The question keeps getting asked. It keeps not getting answered.
But the Evidence of the Answer was Everywhere on Tuesday
We saw photos of developer emails proposing the ordinance terms. One Councilman had to recuse himself from an important housing vote on Tuesday because his foundation gets office space from one of the biggest development financiers in town. There was testimony of developers texting with Council members during meetings. Some Council members no doubt genuinely believe they’re championing affordability—which makes the influence more troubling.
What this isn’t
This isn’t opposition to SB 1123—that’s the law. No one argued against it. This is residents of all backgrounds asking elected officials to justify going further than required. And noticing they won’t.
The Power of Showing Up
But Tuesday night proved something else. When residents show up in numbers, when forty-four people stay well past midnight, when 823 pages of comments create an undeniable record—the political calculation changes.
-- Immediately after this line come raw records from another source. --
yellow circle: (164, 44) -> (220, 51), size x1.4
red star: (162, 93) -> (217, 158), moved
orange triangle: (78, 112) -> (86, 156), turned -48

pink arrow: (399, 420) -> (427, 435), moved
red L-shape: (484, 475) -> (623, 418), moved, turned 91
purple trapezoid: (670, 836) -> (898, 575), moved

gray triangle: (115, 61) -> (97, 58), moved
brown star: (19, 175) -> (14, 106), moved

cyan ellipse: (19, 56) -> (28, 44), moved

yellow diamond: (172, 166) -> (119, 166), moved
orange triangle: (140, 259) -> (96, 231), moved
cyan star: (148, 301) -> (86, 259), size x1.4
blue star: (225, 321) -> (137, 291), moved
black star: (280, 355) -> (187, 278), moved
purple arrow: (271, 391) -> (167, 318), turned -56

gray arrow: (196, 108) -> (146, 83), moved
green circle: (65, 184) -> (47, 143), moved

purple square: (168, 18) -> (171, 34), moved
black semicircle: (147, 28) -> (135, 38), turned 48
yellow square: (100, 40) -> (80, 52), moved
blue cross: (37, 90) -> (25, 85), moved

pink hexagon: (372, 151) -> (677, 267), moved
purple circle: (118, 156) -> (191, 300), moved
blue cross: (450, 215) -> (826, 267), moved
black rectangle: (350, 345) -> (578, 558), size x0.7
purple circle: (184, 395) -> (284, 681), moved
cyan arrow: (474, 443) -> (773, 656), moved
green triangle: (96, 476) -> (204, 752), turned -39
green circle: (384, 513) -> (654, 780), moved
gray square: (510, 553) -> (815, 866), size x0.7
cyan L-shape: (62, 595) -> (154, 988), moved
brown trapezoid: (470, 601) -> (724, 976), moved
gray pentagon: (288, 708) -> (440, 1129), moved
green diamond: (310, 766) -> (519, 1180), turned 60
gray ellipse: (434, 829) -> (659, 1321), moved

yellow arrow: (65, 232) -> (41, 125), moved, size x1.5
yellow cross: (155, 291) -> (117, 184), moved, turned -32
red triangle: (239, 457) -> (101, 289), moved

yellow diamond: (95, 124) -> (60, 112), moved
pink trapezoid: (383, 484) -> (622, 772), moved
There was anger in that chamber. But there was also electricity. Solidarity. Voices raised in chorus are powerful.
Show Up
The Planning Commission will review this soon. Likely on February 18th at 6:00 p.m. We must all be there. Show up. Bring neighbors. Submit written comments.
State law already mandates enormous change. To go beyond it without evidence, without clear rationale, without answering why. This isn’t housing policy. This is developer-driven rezoning disguised as progress.
These are our neighborhoods. Our streets. Our city. Tuesday night, residents who’d rarely or never attended a meeting before were reading staff reports and tracking votes and staying well past midnight.
That’s how this changes.
See you there.
Heather Thomason, Community Organizer for SMa.r.t., Santa Monica Architects for a Responsible Tomorrow
Mario Fonda-Bonardi, AIA, former Planning Commissioner, Robert H. Taylor, AIA, Architect. Dan Jansenson, Architect, former Building and Life Safety Commissioner. Samuel Tolkin, Architect, former Planning Commissioner, Michael Jolly, AIR-CRE. Jack Hillbrand AIA, Landmarks Commission Architect, Phil Brock, former SM Mayor (Ret.), Matt Hoefler, architect, Heather Thomason. Community Organizer.